**What to produce**
This exercise calls for the whole listing to be given again exactly, without images.

:: Provided records ::

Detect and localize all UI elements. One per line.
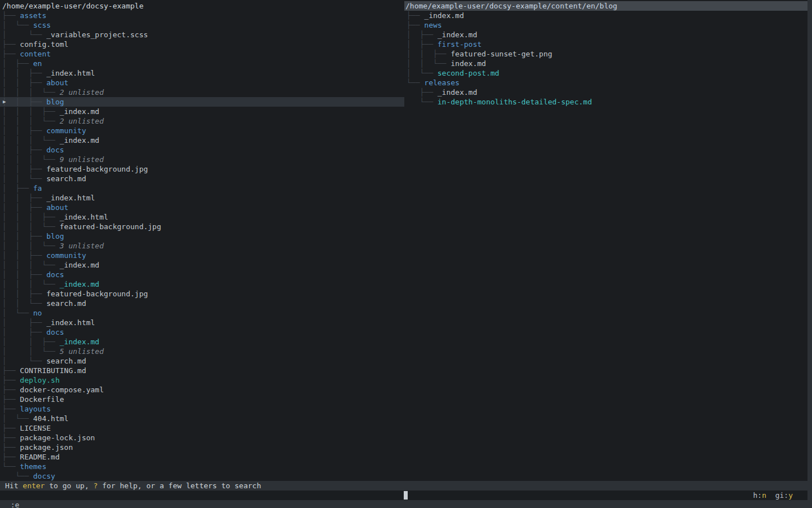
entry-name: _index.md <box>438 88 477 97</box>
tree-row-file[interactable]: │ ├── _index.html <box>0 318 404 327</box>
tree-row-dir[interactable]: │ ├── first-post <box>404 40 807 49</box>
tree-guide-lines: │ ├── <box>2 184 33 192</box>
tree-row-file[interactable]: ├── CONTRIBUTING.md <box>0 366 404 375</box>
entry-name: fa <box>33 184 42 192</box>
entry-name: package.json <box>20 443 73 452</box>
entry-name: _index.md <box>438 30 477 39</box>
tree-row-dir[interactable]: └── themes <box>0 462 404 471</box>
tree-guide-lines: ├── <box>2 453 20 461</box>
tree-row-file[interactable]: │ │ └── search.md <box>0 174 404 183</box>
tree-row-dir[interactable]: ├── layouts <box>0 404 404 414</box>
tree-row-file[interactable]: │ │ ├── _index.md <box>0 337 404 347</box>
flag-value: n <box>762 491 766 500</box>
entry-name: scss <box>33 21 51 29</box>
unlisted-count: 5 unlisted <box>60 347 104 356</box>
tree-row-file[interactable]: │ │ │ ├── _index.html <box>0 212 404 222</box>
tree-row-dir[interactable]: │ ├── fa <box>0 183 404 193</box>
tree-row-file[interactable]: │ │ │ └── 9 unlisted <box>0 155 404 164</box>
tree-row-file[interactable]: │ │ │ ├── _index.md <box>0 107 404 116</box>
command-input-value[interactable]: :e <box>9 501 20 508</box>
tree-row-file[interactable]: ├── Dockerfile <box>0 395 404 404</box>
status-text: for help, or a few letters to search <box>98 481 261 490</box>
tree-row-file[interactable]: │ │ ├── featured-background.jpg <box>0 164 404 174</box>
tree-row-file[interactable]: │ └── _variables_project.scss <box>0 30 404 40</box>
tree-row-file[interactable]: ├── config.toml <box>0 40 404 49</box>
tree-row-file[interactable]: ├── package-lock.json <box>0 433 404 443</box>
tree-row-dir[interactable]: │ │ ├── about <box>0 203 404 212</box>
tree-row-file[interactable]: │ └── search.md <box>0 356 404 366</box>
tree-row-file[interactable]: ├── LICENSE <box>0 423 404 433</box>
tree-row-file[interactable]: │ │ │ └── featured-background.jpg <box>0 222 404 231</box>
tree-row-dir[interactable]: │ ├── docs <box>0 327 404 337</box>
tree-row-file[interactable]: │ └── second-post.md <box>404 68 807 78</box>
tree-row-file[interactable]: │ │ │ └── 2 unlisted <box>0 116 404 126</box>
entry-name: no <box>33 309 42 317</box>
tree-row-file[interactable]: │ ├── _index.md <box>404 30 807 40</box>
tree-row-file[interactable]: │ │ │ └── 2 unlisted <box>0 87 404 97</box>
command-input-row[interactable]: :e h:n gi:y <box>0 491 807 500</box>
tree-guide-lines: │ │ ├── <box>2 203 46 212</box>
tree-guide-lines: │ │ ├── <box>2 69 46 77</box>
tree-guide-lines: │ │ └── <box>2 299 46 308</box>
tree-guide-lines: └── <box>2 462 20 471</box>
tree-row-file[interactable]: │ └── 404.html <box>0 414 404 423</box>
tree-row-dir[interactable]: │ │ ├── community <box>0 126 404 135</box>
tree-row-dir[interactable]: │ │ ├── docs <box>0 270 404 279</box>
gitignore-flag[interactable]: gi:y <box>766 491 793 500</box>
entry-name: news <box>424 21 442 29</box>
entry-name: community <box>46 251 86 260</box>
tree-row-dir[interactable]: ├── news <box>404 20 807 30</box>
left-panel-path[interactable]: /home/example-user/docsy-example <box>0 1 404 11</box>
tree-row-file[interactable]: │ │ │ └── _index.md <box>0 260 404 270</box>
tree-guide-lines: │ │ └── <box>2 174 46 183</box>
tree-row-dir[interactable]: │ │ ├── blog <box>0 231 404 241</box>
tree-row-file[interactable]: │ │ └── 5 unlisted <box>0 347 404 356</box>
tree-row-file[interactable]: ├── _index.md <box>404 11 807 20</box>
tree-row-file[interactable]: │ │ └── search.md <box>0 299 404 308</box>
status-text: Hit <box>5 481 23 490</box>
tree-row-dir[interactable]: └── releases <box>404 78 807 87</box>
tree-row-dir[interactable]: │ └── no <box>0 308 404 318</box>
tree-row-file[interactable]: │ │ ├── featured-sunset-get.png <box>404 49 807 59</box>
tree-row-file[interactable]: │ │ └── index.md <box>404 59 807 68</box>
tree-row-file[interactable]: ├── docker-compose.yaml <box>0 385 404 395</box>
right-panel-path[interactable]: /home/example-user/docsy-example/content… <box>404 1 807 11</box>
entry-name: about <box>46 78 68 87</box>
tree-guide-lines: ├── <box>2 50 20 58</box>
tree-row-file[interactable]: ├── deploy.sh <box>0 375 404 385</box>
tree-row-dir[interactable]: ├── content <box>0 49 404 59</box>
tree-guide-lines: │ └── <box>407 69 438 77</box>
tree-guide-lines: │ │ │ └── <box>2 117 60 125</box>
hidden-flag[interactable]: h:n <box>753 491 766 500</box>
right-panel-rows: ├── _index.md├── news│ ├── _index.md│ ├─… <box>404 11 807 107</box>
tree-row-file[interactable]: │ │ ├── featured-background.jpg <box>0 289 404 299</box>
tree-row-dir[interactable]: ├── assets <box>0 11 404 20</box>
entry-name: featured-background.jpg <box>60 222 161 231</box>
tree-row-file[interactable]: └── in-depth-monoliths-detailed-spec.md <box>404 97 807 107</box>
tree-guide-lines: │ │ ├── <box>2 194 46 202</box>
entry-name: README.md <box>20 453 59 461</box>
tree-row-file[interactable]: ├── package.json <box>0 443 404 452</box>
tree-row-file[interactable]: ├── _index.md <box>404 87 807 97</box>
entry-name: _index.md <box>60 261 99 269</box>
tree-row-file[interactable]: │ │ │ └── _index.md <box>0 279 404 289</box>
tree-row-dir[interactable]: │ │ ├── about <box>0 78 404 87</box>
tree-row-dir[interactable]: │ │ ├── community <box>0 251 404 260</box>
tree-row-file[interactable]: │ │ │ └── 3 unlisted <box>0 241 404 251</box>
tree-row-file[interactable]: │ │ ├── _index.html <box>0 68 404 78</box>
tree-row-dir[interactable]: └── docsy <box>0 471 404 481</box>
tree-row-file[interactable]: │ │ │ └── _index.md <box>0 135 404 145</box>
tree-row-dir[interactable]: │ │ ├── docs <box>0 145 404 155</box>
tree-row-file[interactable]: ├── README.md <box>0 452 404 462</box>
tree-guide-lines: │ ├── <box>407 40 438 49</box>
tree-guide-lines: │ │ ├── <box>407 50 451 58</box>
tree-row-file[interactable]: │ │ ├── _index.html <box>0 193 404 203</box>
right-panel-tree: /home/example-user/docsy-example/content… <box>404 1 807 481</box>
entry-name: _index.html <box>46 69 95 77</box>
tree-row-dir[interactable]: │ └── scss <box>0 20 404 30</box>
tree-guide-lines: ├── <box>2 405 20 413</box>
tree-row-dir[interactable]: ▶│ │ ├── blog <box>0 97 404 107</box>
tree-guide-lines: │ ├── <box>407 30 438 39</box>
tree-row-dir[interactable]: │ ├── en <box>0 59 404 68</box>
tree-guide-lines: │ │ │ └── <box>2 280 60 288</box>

:::

**Response box**
Detect and localize all UI elements. One per line.
entry-name: _index.md <box>438 88 477 97</box>
tree-row-file[interactable]: │ ├── _index.html <box>0 318 404 327</box>
tree-row-dir[interactable]: │ ├── first-post <box>404 40 807 49</box>
tree-guide-lines: │ ├── <box>2 184 33 192</box>
tree-row-file[interactable]: ├── CONTRIBUTING.md <box>0 366 404 375</box>
entry-name: fa <box>33 184 42 192</box>
entry-name: package.json <box>20 443 73 452</box>
entry-name: _index.md <box>438 30 477 39</box>
tree-row-dir[interactable]: └── themes <box>0 462 404 471</box>
tree-guide-lines: ├── <box>2 453 20 461</box>
tree-row-file[interactable]: │ │ └── search.md <box>0 174 404 183</box>
tree-row-dir[interactable]: ├── layouts <box>0 404 404 414</box>
tree-row-file[interactable]: │ │ ├── _index.md <box>0 337 404 347</box>
flag-value: n <box>762 491 766 500</box>
entry-name: scss <box>33 21 51 29</box>
unlisted-count: 5 unlisted <box>60 347 104 356</box>
tree-row-file[interactable]: │ │ │ ├── _index.html <box>0 212 404 222</box>
tree-row-dir[interactable]: │ ├── fa <box>0 183 404 193</box>
tree-row-file[interactable]: │ │ │ └── 9 unlisted <box>0 155 404 164</box>
tree-row-file[interactable]: │ │ │ ├── _index.md <box>0 107 404 116</box>
command-input-value[interactable]: :e <box>9 501 20 508</box>
tree-row-file[interactable]: ├── Dockerfile <box>0 395 404 404</box>
status-text: for help, or a few letters to search <box>98 481 261 490</box>
tree-row-file[interactable]: │ │ ├── featured-background.jpg <box>0 164 404 174</box>
tree-row-file[interactable]: │ └── _variables_project.scss <box>0 30 404 40</box>
tree-row-file[interactable]: ├── config.toml <box>0 40 404 49</box>
tree-row-file[interactable]: ├── package-lock.json <box>0 433 404 443</box>
tree-row-dir[interactable]: │ │ ├── about <box>0 203 404 212</box>
tree-row-file[interactable]: │ └── search.md <box>0 356 404 366</box>
tree-row-file[interactable]: ├── LICENSE <box>0 423 404 433</box>
tree-row-file[interactable]: │ │ │ └── featured-background.jpg <box>0 222 404 231</box>
tree-row-dir[interactable]: │ ├── docs <box>0 327 404 337</box>
tree-row-file[interactable]: │ └── second-post.md <box>404 68 807 78</box>
tree-row-file[interactable]: │ │ │ └── 2 unlisted <box>0 116 404 126</box>
entry-name: no <box>33 309 42 317</box>
tree-row-file[interactable]: │ ├── _index.md <box>404 30 807 40</box>
tree-row-file[interactable]: │ │ │ └── 2 unlisted <box>0 87 404 97</box>
command-input-row[interactable]: :e h:n gi:y <box>0 491 807 500</box>
tree-guide-lines: │ │ ├── <box>2 203 46 212</box>
tree-guide-lines: │ │ ├── <box>2 69 46 77</box>
tree-guide-lines: │ │ └── <box>2 299 46 308</box>
tree-guide-lines: └── <box>2 462 20 471</box>
tree-row-file[interactable]: │ └── 404.html <box>0 414 404 423</box>
tree-row-dir[interactable]: │ │ ├── community <box>0 126 404 135</box>
tree-row-dir[interactable]: │ │ ├── docs <box>0 270 404 279</box>
gitignore-flag[interactable]: gi:y <box>766 491 793 500</box>
entry-name: news <box>424 21 442 29</box>
entry-name: community <box>46 251 86 260</box>
tree-row-dir[interactable]: ├── news <box>404 20 807 30</box>
left-panel-path[interactable]: /home/example-user/docsy-example <box>0 1 404 11</box>
tree-row-file[interactable]: │ │ │ └── _index.md <box>0 260 404 270</box>
tree-guide-lines: │ │ └── <box>2 174 46 183</box>
tree-row-dir[interactable]: │ │ ├── blog <box>0 231 404 241</box>
tree-row-file[interactable]: │ │ └── 5 unlisted <box>0 347 404 356</box>
tree-row-file[interactable]: ├── _index.md <box>404 11 807 20</box>
tree-row-file[interactable]: │ │ └── search.md <box>0 299 404 308</box>
status-text: Hit <box>5 481 23 490</box>
tree-row-dir[interactable]: └── releases <box>404 78 807 87</box>
tree-row-dir[interactable]: │ └── no <box>0 308 404 318</box>
tree-row-file[interactable]: │ │ ├── featured-sunset-get.png <box>404 49 807 59</box>
tree-row-file[interactable]: │ │ └── index.md <box>404 59 807 68</box>
tree-row-file[interactable]: ├── docker-compose.yaml <box>0 385 404 395</box>
right-panel-path[interactable]: /home/example-user/docsy-example/content… <box>404 1 807 11</box>
entry-name: about <box>46 78 68 87</box>
tree-guide-lines: ├── <box>2 50 20 58</box>
tree-row-file[interactable]: ├── deploy.sh <box>0 375 404 385</box>
tree-row-dir[interactable]: ├── content <box>0 49 404 59</box>
tree-guide-lines: │ └── <box>407 69 438 77</box>
tree-guide-lines: │ │ │ └── <box>2 117 60 125</box>
hidden-flag[interactable]: h:n <box>753 491 766 500</box>
right-panel-rows: ├── _index.md├── news│ ├── _index.md│ ├─… <box>404 11 807 107</box>
tree-row-file[interactable]: │ │ ├── featured-background.jpg <box>0 289 404 299</box>
tree-row-dir[interactable]: ├── assets <box>0 11 404 20</box>
entry-name: featured-background.jpg <box>60 222 161 231</box>
tree-row-file[interactable]: └── in-depth-monoliths-detailed-spec.md <box>404 97 807 107</box>
tree-guide-lines: │ │ ├── <box>2 194 46 202</box>
entry-name: README.md <box>20 453 59 461</box>
tree-row-file[interactable]: ├── package.json <box>0 443 404 452</box>
tree-row-file[interactable]: ├── _index.md <box>404 87 807 97</box>
entry-name: _index.md <box>60 261 99 269</box>
tree-row-file[interactable]: │ │ │ └── _index.md <box>0 279 404 289</box>
tree-row-dir[interactable]: │ │ ├── about <box>0 78 404 87</box>
tree-row-dir[interactable]: │ │ ├── community <box>0 251 404 260</box>
tree-row-file[interactable]: │ │ │ └── 3 unlisted <box>0 241 404 251</box>
tree-row-file[interactable]: │ │ ├── _index.html <box>0 68 404 78</box>
tree-row-dir[interactable]: └── docsy <box>0 471 404 481</box>
tree-row-file[interactable]: │ │ │ └── _index.md <box>0 135 404 145</box>
tree-row-dir[interactable]: │ │ ├── docs <box>0 145 404 155</box>
tree-row-file[interactable]: ├── README.md <box>0 452 404 462</box>
tree-guide-lines: │ ├── <box>407 40 438 49</box>
tree-guide-lines: │ │ ├── <box>407 50 451 58</box>
tree-row-file[interactable]: │ │ ├── _index.html <box>0 193 404 203</box>
right-panel-tree: /home/example-user/docsy-example/content… <box>404 1 807 481</box>
entry-name: _index.html <box>46 69 95 77</box>
tree-row-dir[interactable]: │ └── scss <box>0 20 404 30</box>
tree-guide-lines: ├── <box>2 405 20 413</box>
tree-row-dir[interactable]: ▶│ │ ├── blog <box>0 97 404 107</box>
tree-guide-lines: │ ├── <box>407 30 438 39</box>
tree-row-dir[interactable]: │ ├── en <box>0 59 404 68</box>
tree-guide-lines: │ │ │ └── <box>2 280 60 288</box>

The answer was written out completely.